For the first several days after meeting him, Sidamo cried anytime we walked into the room. Reluctantly he'd let me hold him and walk him around the grounds of the care center until eventually he'd crash in my arms. He was so emotionally spent and so out of control of the situation that he used the only self-protective mechanism he had at his disposal: full physical shut-down. He didn't let Greg anywhere near him until after we were all home and I experienced a physical shut-down of my own.

This isn't a part of adoption that most people outside the adoption community often consider, but it's the core of the adoption experience: In order to be adopted, a child must first suffer unimaginable loss. A child's life must be ripped apart before we begin trying to piece it back together again.

And then the child demonstrates the remarkable nature of human resilience. Sidamo has grown from a scared, lonely, and insecure toddler into the most boisterous, confident, connected child you'll ever meet. And he loves to laugh about the fact that he once preferred Mommy over Daddy. This evening I overheard him telling Nora, "Nora, when you get older, you'll like Daddy better than Mommy too." Nora's response: "Oh yeah? Well when you get younger, you'll like Mommy better."

We had a very mellow celebration tonight—Chinese takeout, lots of laughs, and a book we brought home from Ethiopia: animal stories from the Sidamo region. In one of them, a hyena eats a wily mouse, and the mouse runs straight through to the exit. Huge hit with the under-6 crowd.

We told Sidamo how lucky we are to have him in our lives, how happy we are that we met him on that day four years ago, and how much we love him. He and I also talked about how hard our first meeting was for him, and how brave he was to take a chance on us.
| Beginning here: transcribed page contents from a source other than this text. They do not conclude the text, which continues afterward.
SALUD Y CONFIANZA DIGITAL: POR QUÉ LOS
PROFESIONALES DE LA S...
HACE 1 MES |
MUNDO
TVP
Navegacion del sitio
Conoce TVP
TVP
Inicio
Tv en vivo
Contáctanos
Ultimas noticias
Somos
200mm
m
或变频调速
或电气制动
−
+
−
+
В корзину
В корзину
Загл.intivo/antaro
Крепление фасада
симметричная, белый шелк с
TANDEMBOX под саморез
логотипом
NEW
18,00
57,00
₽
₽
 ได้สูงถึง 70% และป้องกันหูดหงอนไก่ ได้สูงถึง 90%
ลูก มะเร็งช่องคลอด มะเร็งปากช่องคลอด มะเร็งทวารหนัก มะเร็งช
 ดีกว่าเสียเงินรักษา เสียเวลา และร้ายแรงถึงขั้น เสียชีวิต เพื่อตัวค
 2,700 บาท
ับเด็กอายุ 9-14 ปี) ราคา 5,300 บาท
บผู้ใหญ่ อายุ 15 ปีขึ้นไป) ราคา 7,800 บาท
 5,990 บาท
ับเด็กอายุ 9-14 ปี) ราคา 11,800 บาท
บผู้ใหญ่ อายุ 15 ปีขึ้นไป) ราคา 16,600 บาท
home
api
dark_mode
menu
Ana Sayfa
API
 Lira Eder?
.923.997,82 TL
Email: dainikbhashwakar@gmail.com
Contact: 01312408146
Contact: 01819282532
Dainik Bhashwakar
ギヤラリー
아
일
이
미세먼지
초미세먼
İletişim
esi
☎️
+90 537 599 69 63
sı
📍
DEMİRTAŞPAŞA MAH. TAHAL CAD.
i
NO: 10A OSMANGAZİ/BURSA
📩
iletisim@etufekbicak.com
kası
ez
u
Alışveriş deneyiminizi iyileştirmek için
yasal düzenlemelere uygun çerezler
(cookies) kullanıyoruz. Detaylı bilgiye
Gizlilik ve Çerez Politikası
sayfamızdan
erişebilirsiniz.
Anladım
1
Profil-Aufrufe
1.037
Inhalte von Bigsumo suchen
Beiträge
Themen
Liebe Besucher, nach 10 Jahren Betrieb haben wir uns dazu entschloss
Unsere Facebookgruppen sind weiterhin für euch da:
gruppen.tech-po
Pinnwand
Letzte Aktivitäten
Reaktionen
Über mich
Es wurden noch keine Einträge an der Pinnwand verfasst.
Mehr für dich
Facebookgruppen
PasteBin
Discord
Sidamo was, and continues to be, such a remarkable and inspirational child, and I still struggle daily to make sense of the odd imbalance of luck that gave us the privilege of parenting him.

 
Thank you to the lovely Sarah for this beautiful photo—and the many others I'll be poaching when I finally find the words to recap our incredible weekend.

6 comments:

Chatter said...

Beautiful! It was such a pleasure getting to know him this past weekend (along with his spit-fire little sister whom I fell in love with). Happy 4 years. Your family is beautiful.

Cindy said...

Happy 4 years!! Amazing how quickly the years have passed : )

hotflawedmama said...

"I still struggle daily to make sense of the odd imbalance of luck that gave us the privilege of parenting him."

Love that.

So happy I got to meet him this weekend. He is just as you said but even more wonderful! :) Happy 4 years!!!

Ashley said...

So well written! Your comments about those first meetings brought tears to my eyes. Our daughter also shut down a lot at first. We feel so blessed to have come so far. What amazing children we have!

cathy said...

Happy Famiversary. In some of the photos Sarah took, he looks 12 years old, don't you think? Despite his unspeakable start in life, I think he's thrived in your family and I love him to pieces.

fiddlehead said...

This is so well said....thank you for sharing this part of adoption.
These workds hit me too...
"I still struggle daily to make sense of the odd imbalance of luck that gave us the privilege of parenting him."
I love how you phrased this....as I feel this so completely.